--- AIM OF THE TASK ---
Return the lines below that contain "WEDDING".

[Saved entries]
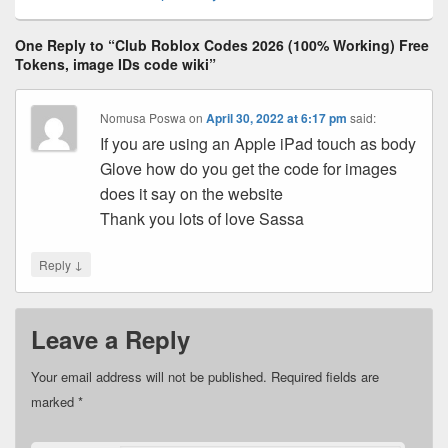
One Reply to “Club Roblox Codes 2026 (100% Working) Free
Tokens, image IDs code wiki”
Nomusa Poswa
on
April 30, 2022 at 6:17 pm
said:
If you are using an Apple iPad touch as body
Glove how do you get the code for images
does it say on the website
Thank you lots of love Sassa
↓
Reply
Leave a Reply
Your email address will not be published.
Required fields are
marked
*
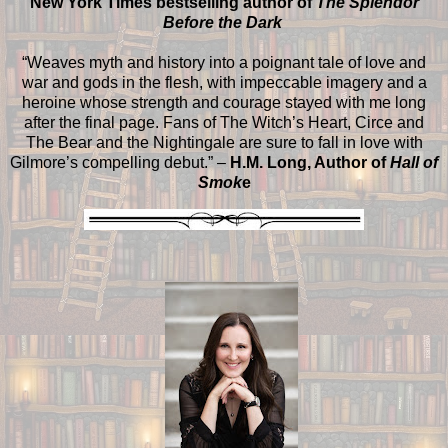
New York Times bestselling author of
The Splendor
Before the Dark
“Weaves myth and history into a poignant tale of love and
war and gods in the flesh, with impeccable imagery and a
heroine whose strength and courage stayed with me long
after the final page. Fans of The Witch’s Heart, Circe and
The Bear and the Nightingale are sure to fall in love with
Gilmore’s compelling debut.” –
H.M. Long, Author of
Hall of
Smok
e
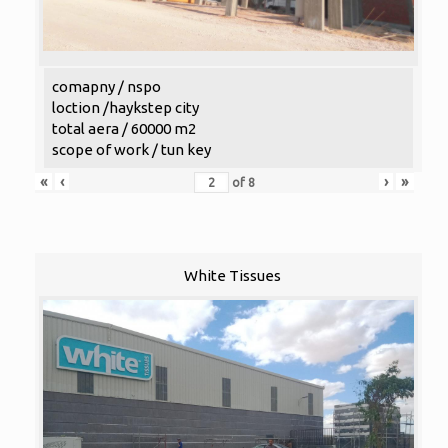
comapny / nspo
loction /haykstep city
total aera / 60000 m2
scope of work / tun key
«
‹
›
»
of
8
White Tissues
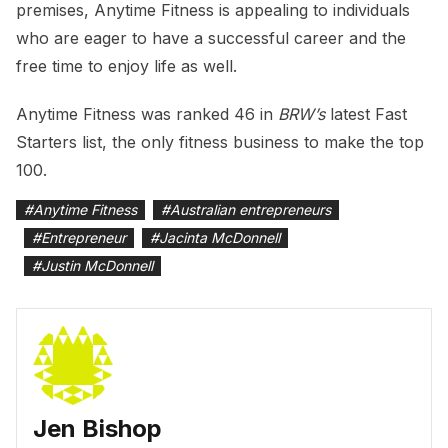
premises, Anytime Fitness is appealing to individuals
who are eager to have a successful career and the
free time to enjoy life as well.
Anytime Fitness was ranked 46 in
BRW’s
latest Fast
Starters list, the only fitness business to make the top
100.
#
Anytime Fitness
#
Australian entrepreneurs
#
Entrepreneur
#
Jacinta McDonnell
#
Justin McDonnell
Jen Bishop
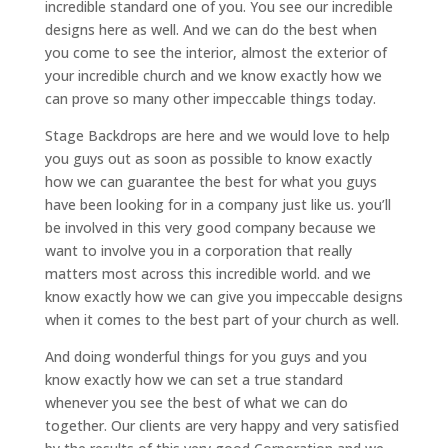
incredible standard one of you. You see our incredible
designs here as well. And we can do the best when
you come to see the interior, almost the exterior of
your incredible church and we know exactly how we
can prove so many other impeccable things today.
Stage Backdrops are here and we would love to help
you guys out as soon as possible to know exactly
how we can guarantee the best for what you guys
have been looking for in a company just like us. you’ll
be involved in this very good company because we
want to involve you in a corporation that really
matters most across this incredible world. and we
know exactly how we can give you impeccable designs
when it comes to the best part of your church as well.
And doing wonderful things for you guys and you
know exactly how we can set a true standard
whenever you see the best of what we can do
together. Our clients are very happy and very satisfied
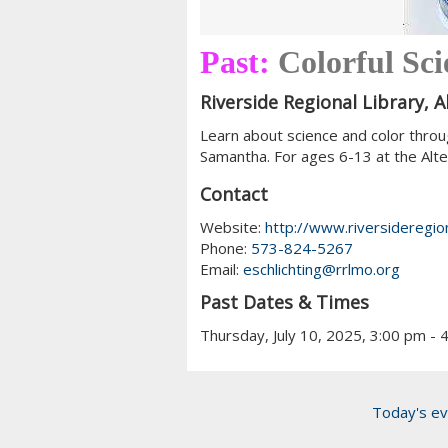
Past:
Colorful Sc
Riverside Regional Library, 
Learn about science and color throu
Samantha. For ages 6-13 at the Alt
Contact
Website:
http://www.riversideregion
Phone:
573-824-5267
Email:
eschlichting@rrlmo.org
Past Dates & Times
Thursday, July 10, 2025, 3:00 pm - 
Today's ev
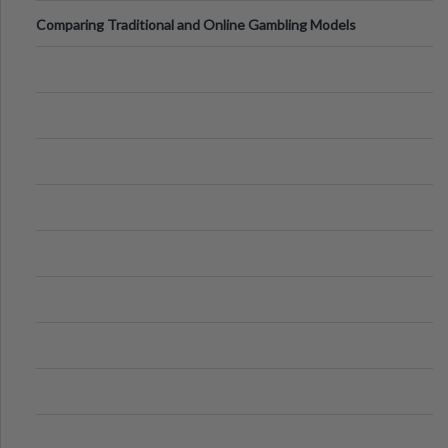
Comparing Traditional and Online Gambling Models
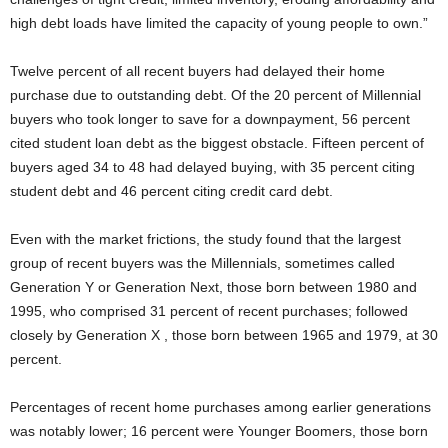
high debt loads have limited the capacity of young people to own.”
Twelve percent of all recent buyers had delayed their home
purchase due to outstanding debt. Of the 20 percent of Millennial
buyers who took longer to save for a downpayment, 56 percent
cited student loan debt as the biggest obstacle. Fifteen percent of
buyers aged 34 to 48 had delayed buying, with 35 percent citing
student debt and 46 percent citing credit card debt.
Even with the market frictions, the study found that the largest
group of recent buyers was the Millennials, sometimes called
Generation Y or Generation Next, those born between 1980 and
1995, who comprised 31 percent of recent purchases; followed
closely by Generation X , those born between 1965 and 1979, at 30
percent.
Percentages of recent home purchases among earlier generations
was notably lower; 16 percent were Younger Boomers, those born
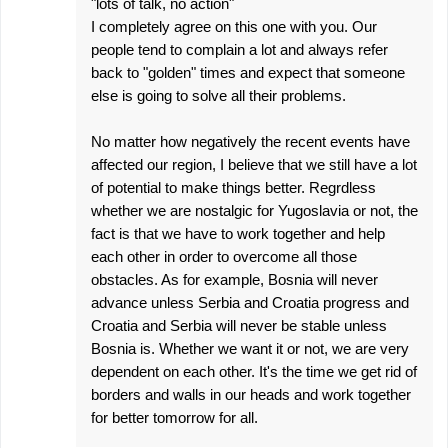
"lots of talk, no action"
I completely agree on this one with you. Our
people tend to complain a lot and always refer
back to "golden" times and expect that someone
else is going to solve all their problems.
No matter how negatively the recent events have
affected our region, I believe that we still have a lot
of potential to make things better. Regrdless
whether we are nostalgic for Yugoslavia or not, the
fact is that we have to work together and help
each other in order to overcome all those
obstacles. As for example, Bosnia will never
advance unless Serbia and Croatia progress and
Croatia and Serbia will never be stable unless
Bosnia is. Whether we want it or not, we are very
dependent on each other. It's the time we get rid of
borders and walls in our heads and work together
for better tomorrow for all.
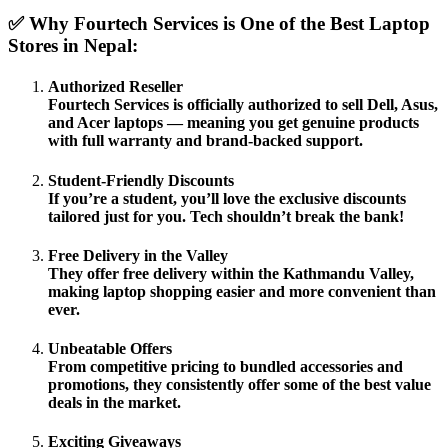
✅ Why Fourtech Services is One of the Best Laptop
Stores in Nepal:
Authorized Reseller
Fourtech Services is officially authorized to sell
Dell, Asus,
and Acer
laptops — meaning you get genuine products
with full warranty and brand-backed support.
Student-Friendly Discounts
If you’re a student, you’ll love the
exclusive discounts
tailored just for you. Tech shouldn’t break the bank!
Free Delivery in the Valley
They offer
free delivery within the Kathmandu Valley
,
making laptop shopping easier and more convenient than
ever.
Unbeatable Offers
From competitive pricing to bundled
accessories and
promotions
, they consistently offer some of the
best value
deals in the market
.
Exciting Giveaways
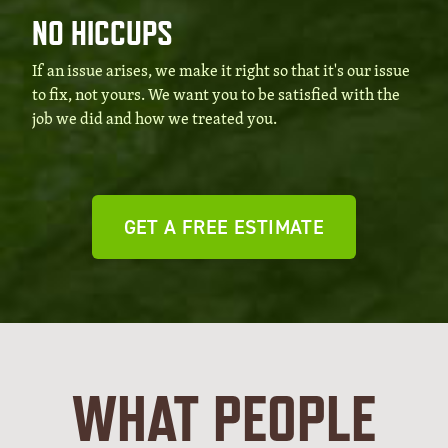
NO HICCUPS
If an issue arises, we make it right so that it's our issue
to fix, not yours. We want you to be satisfied with the
job we did and how we treated you.
GET A FREE ESTIMATE
WHAT PEOPLE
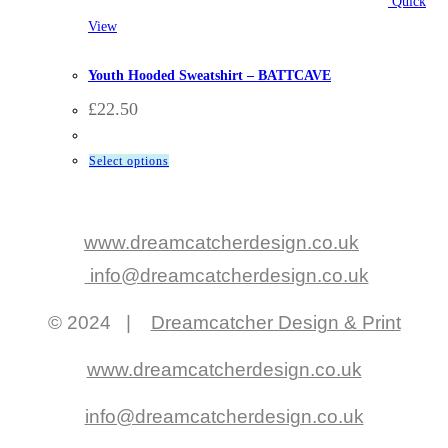
Quick
View
BattCave
,
Clothing
,
Hooded Sweatshirts
Youth Hooded Sweatshirt – BATTCAVE
£
22.50
This
Select options
product
has
multiple
www.dreamcatcherdesign.co.uk
variants.
info@dreamcatcherdesign.co.uk
The
options
© 2024 |
Dreamcatcher Design & Print
may
be
www.dreamcatcherdesign.co.uk
chosen
on
info@dreamcatcherdesign.co.uk
the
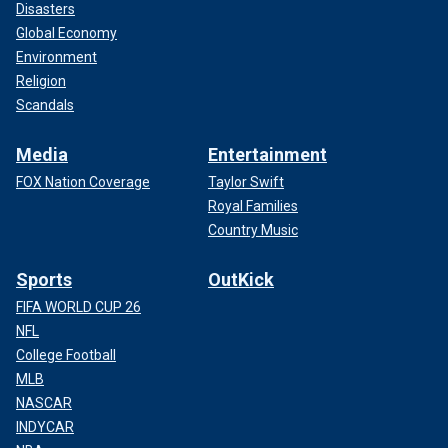
Disasters
Global Economy
Environment
Religion
Scandals
Media
Entertainment
FOX Nation Coverage
Taylor Swift
Royal Families
Country Music
Sports
OutKick
FIFA WORLD CUP 26
NFL
College Football
MLB
NASCAR
INDYCAR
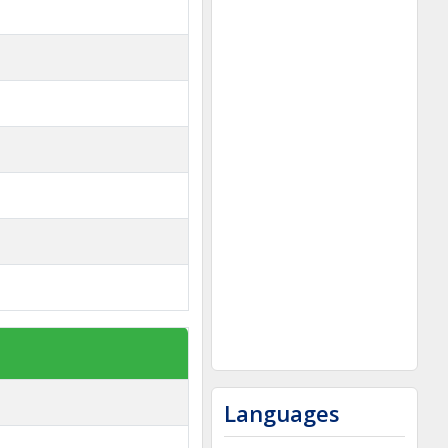
Languages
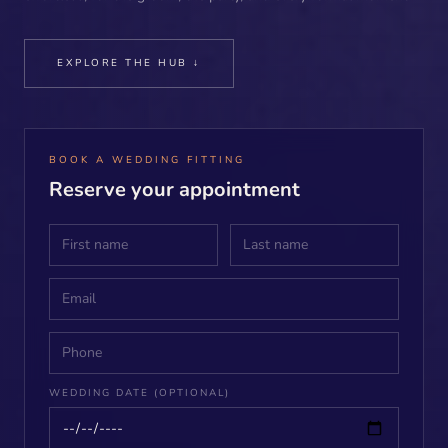
EXPLORE THE HUB ↓
BOOK A WEDDING FITTING
Reserve your appointment
WEDDING DATE (OPTIONAL)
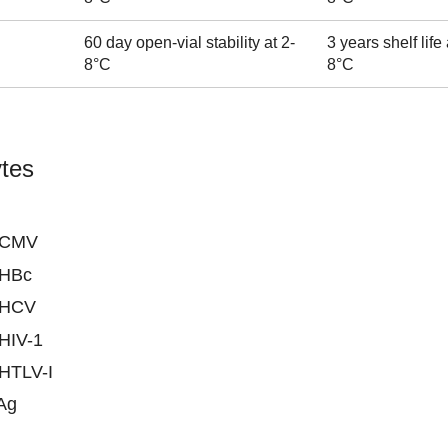
60 day open-vial stability at 2-
3 years shelf life 
8°C
8°C
tes
-CMV
-HBc
-HCV
-HIV-1
-HTLV-I
Ag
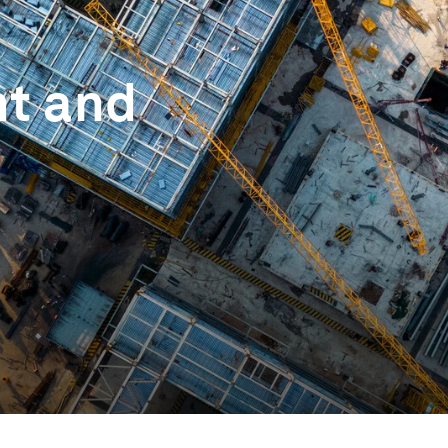
nt and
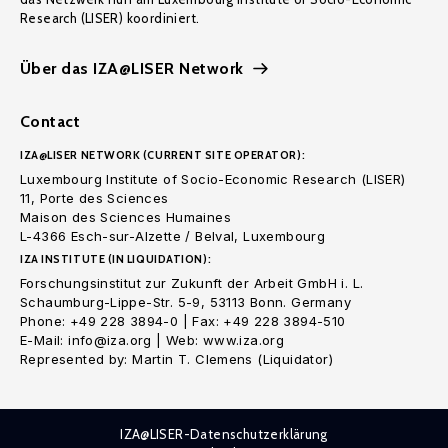
Research (LISER) koordiniert.
Über das IZA@LISER Network
Contact
IZA@LISER NETWORK (CURRENT SITE OPERATOR):
Luxembourg Institute of Socio-Economic Research (LISER)
11, Porte des Sciences
Maison des Sciences Humaines
L-4366 Esch-sur-Alzette / Belval, Luxembourg
IZA INSTITUTE (IN LIQUIDATION):
Forschungsinstitut zur Zukunft der Arbeit GmbH i. L.
Schaumburg-Lippe-Str. 5-9, 53113 Bonn. Germany
Phone: +49 228 3894-0 | Fax: +49 228 3894-510
E-Mail: info@iza.org | Web: www.iza.org
Represented by: Martin T. Clemens (Liquidator)
IZA@LISER-Datenschutzerklärung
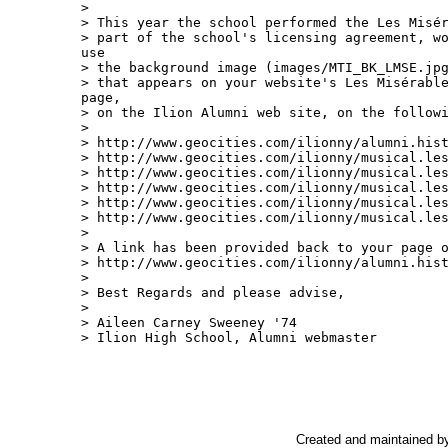
>

> This year the school performed the Les Misér
> part of the school's licensing agreement, wo
use

> the background image (images/MTI_BK_LMSE.jpg
> that appears on your website's Les Misérable
page,

> on the Ilion Alumni web site, on the followi
>

> http://www.geocities.com/ilionny/alumni.hist
> http://www.geocities.com/ilionny/musical.les
> http://www.geocities.com/ilionny/musical.les
> http://www.geocities.com/ilionny/musical.les
> http://www.geocities.com/ilionny/musical.les
> http://www.geocities.com/ilionny/musical.les
>

> A link has been provided back to your page o
> http://www.geocities.com/ilionny/alumni.hist
>

> Best Regards and please advise,

>

> Aileen Carney Sweeney '74

> Ilion High School, Alumni webmaster

Created and maintained b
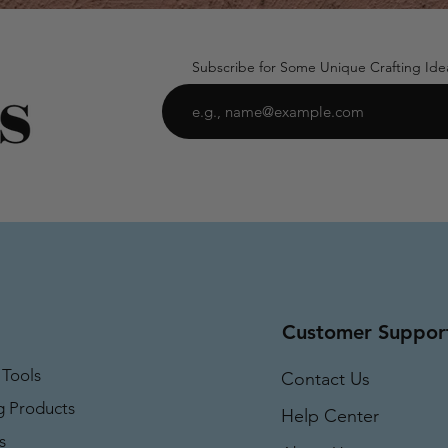
Subscribe for Some Unique Crafting Ide
Customer Suppor
 Tools
Contact Us
g Products
Help Center
s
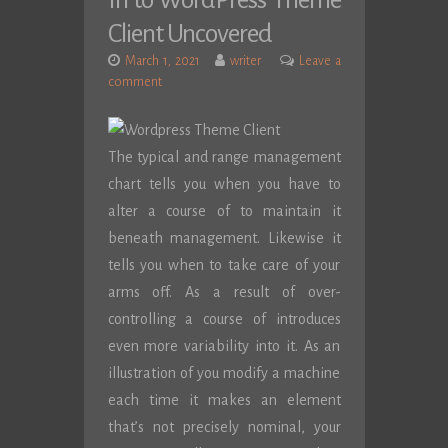
In to WordPress Theme
Client Uncovered
March 1, 2021
writer
Leave a
comment
The typical and range management
chart tells you when you have to
alter a course of to maintain it
beneath management. Likewise it
tells you when to take care of your
arms off. As a result of over-
controlling a course of introduces
even more variability into it. As an
illustration of you modify a machine
each time it makes an element
that’s not precisely nominal, your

--- OUTPUT OF THE EXERCISE ---
BOOK A WEDDING FITTING
WEDDING DATE (OPTIONAL)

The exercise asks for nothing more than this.